Data START

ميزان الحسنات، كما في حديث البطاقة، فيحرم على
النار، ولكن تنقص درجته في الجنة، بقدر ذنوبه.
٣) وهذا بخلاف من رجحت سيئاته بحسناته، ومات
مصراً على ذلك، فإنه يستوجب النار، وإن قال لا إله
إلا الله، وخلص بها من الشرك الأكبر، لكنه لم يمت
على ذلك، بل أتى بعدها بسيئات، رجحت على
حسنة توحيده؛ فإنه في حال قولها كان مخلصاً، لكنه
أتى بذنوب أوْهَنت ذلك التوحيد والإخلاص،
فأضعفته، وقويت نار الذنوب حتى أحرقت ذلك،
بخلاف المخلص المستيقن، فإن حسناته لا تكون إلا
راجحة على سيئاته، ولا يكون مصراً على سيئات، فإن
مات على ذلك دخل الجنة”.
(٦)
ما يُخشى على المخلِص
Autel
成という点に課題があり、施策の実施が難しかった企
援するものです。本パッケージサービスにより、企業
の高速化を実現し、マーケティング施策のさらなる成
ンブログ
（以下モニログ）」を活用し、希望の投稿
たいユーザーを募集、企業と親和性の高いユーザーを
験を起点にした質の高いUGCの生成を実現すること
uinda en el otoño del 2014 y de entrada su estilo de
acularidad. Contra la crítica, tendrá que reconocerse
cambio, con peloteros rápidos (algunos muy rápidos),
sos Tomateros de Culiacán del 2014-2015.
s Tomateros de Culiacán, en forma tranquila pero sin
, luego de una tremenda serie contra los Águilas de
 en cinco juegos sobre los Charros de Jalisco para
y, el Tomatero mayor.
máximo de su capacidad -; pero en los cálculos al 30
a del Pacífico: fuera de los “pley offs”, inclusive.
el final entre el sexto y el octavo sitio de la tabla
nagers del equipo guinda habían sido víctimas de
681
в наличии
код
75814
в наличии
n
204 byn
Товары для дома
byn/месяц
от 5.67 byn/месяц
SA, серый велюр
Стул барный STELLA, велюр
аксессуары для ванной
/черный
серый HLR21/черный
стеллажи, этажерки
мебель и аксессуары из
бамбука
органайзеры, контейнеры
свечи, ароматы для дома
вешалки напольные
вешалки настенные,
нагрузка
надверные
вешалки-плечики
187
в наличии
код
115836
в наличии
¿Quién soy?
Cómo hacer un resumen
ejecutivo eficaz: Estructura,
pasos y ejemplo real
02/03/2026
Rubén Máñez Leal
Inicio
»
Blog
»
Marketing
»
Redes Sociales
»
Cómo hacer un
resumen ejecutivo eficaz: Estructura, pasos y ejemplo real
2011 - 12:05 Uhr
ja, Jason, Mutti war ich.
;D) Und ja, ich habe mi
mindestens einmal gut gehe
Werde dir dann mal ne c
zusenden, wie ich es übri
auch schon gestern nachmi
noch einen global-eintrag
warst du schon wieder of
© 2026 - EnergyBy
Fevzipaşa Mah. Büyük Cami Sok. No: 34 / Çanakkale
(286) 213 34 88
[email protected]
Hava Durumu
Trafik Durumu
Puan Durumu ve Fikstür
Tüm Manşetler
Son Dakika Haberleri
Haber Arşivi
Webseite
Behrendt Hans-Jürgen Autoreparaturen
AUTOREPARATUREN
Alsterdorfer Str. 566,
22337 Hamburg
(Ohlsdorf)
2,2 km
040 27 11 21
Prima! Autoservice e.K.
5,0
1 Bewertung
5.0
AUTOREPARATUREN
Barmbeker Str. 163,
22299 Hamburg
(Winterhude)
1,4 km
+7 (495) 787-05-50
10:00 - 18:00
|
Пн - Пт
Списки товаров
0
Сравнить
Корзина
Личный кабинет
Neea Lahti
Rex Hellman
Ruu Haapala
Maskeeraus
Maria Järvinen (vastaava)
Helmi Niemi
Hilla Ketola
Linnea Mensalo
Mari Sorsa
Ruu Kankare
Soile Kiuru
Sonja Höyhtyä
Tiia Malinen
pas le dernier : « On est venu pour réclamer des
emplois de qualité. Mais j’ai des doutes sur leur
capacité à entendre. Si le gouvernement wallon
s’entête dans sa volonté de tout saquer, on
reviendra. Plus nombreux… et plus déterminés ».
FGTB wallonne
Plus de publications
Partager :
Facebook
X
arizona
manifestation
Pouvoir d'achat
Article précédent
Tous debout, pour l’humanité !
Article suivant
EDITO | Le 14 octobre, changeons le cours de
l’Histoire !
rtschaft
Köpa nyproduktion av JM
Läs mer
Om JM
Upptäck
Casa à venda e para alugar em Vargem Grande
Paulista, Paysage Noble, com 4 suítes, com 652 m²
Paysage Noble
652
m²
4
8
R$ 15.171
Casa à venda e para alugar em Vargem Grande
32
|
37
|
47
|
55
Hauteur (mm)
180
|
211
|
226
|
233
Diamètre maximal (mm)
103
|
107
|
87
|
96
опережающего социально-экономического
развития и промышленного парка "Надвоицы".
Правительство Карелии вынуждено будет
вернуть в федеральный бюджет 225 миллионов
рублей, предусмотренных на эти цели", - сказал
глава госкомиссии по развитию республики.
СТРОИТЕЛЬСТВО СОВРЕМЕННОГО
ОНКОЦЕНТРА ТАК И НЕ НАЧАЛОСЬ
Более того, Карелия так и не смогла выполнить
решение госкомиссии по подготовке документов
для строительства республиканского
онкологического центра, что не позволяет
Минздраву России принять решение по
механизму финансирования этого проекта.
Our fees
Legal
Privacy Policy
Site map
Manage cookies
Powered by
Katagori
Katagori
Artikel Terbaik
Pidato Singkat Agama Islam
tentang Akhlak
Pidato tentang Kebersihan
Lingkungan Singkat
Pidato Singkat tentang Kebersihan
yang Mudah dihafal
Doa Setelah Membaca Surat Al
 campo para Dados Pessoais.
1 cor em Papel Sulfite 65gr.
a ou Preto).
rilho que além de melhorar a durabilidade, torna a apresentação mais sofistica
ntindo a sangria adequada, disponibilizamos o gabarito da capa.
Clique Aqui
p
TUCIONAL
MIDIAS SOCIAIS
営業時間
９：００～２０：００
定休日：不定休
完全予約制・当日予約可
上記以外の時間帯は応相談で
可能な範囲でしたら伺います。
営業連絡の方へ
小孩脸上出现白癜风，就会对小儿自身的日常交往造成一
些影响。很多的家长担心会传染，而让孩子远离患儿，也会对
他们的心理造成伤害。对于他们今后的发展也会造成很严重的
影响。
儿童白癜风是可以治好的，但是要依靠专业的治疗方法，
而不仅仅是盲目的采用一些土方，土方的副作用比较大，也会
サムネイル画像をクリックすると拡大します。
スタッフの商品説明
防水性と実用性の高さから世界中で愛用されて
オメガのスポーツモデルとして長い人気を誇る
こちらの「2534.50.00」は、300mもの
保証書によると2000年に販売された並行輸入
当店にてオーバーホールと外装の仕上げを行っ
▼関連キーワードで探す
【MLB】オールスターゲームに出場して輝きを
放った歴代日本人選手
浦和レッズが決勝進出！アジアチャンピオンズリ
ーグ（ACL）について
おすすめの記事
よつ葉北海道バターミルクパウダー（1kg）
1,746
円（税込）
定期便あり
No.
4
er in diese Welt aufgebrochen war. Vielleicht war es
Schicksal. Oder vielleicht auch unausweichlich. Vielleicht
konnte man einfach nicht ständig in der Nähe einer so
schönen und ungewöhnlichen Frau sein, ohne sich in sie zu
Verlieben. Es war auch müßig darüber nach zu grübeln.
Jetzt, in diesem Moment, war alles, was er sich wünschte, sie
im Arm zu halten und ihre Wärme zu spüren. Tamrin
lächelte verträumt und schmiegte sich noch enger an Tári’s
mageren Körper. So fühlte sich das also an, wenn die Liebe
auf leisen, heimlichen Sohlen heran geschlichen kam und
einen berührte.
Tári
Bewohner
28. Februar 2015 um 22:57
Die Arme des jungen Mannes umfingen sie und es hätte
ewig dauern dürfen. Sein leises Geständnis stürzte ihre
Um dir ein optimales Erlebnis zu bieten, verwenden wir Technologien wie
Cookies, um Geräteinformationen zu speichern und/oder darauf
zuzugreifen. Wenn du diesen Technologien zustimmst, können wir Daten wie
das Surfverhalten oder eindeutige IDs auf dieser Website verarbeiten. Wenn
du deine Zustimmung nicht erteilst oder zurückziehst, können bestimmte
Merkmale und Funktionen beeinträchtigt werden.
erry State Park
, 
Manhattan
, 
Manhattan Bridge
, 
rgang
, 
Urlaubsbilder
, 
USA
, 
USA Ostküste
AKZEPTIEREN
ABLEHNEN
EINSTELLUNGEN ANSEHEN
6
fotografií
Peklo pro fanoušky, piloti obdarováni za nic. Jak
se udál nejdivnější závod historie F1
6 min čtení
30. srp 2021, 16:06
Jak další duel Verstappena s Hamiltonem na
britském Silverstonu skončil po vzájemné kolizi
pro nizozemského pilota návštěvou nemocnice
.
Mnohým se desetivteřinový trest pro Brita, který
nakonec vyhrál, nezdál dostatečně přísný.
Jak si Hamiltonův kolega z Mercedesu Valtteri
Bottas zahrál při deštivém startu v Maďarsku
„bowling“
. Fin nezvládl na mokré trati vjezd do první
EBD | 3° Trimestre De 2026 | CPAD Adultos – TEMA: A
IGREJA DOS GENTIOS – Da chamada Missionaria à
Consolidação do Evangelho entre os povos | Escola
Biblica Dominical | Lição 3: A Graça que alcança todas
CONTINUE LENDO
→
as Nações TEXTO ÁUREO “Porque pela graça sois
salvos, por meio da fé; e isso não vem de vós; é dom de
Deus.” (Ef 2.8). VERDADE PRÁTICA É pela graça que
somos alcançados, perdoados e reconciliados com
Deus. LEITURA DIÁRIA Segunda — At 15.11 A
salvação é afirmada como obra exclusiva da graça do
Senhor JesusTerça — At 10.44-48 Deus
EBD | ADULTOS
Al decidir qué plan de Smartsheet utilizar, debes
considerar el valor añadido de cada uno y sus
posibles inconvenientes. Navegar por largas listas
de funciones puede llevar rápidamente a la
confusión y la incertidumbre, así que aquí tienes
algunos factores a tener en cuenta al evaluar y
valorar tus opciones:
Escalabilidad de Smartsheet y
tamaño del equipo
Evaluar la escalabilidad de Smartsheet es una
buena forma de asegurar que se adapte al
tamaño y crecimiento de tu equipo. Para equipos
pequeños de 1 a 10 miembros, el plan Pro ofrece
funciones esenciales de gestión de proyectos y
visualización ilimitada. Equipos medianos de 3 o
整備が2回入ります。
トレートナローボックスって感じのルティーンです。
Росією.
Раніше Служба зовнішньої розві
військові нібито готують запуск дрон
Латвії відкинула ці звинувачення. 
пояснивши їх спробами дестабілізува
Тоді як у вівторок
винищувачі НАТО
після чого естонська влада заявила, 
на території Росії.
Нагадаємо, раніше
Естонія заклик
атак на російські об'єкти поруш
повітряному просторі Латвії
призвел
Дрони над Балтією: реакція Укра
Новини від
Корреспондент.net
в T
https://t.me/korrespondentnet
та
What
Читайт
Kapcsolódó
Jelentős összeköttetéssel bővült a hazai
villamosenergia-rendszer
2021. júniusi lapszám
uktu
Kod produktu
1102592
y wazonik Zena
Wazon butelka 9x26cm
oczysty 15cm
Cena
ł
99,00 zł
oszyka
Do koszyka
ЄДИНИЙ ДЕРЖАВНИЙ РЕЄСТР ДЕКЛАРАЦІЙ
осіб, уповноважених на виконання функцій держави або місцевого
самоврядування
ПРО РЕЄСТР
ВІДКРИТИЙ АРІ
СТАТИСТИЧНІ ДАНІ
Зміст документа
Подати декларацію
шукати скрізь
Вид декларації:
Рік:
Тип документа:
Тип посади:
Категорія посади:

Data END

Action item — Starting at the line that contains "СТАТИСТИЧНІ ДАНІ", retype every line through the end of the records exactly, and nothing else.

Your response —
СТАТИСТИЧНІ ДАНІ
Зміст документа
Подати декларацію
шукати скрізь
Вид декларації:
Рік:
Тип документа:
Тип посади:
Категорія посади:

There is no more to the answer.